3.3.5. International Data Spaces
The International Data Spaces (IDS) reference architecture [209, 210] deals with data
sovereignty, secure data exchange and sharing using the IDS Connector concept. Some of
the features, such as decentralization and distribution of trust, are compatible in both,
blockchain and IDS systems. Blockchain technology can therefore act as a key enabler for
maintaining shared data assets in an IDS environment. Here, large datasets are made
available through its IDS connector, where the shared data asset might encompass a hash
code or NFT to verify a larger file (e.g., a complex federated model).

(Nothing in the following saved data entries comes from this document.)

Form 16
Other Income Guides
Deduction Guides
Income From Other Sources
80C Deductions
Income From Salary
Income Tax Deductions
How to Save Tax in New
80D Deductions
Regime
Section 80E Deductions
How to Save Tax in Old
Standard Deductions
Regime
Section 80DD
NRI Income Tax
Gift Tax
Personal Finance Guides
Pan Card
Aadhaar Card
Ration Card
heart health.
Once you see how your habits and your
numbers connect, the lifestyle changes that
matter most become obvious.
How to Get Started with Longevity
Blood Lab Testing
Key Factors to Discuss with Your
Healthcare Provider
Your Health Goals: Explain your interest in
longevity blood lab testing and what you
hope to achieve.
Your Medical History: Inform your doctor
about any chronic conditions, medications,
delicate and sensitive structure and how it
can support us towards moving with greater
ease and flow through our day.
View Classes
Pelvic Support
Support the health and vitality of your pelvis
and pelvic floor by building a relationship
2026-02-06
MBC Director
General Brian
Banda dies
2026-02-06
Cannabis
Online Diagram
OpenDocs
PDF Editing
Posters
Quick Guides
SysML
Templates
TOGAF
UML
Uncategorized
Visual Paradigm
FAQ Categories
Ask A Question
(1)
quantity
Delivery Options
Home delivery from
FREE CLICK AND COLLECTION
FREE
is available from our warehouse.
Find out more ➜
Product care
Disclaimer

When a business community decides to store shared data assets on a blockchain and
make this data accessible to the IDS ecosystem. 1) The blockchain acting as a data consumer
registers certain data from the IDS ecosystem on the cryptographically secured,
distributed ledger. For instance, a measurement, which has taken place, or certain sensor
data. 2) The blockchain acting as a data provider makes data accessible to other parties
in the IDS ecosystem, for instance, by recording certain transaction data.
3.4. Community Involvement
3.4.1. Participatory Models
On top of the benefits in quality, efficiency and costs through eliminating the need
for middlemen, crowdsourcing in DeSci bears the opportunity of running science and
RTD projects in a more inclusive and democratic approach. Following this game-changing
paradigm shift takes research out of its many silos into a global community, thus triggering
crucial network effects to enhance its value in a non-linear manner (Metcalfe's law,)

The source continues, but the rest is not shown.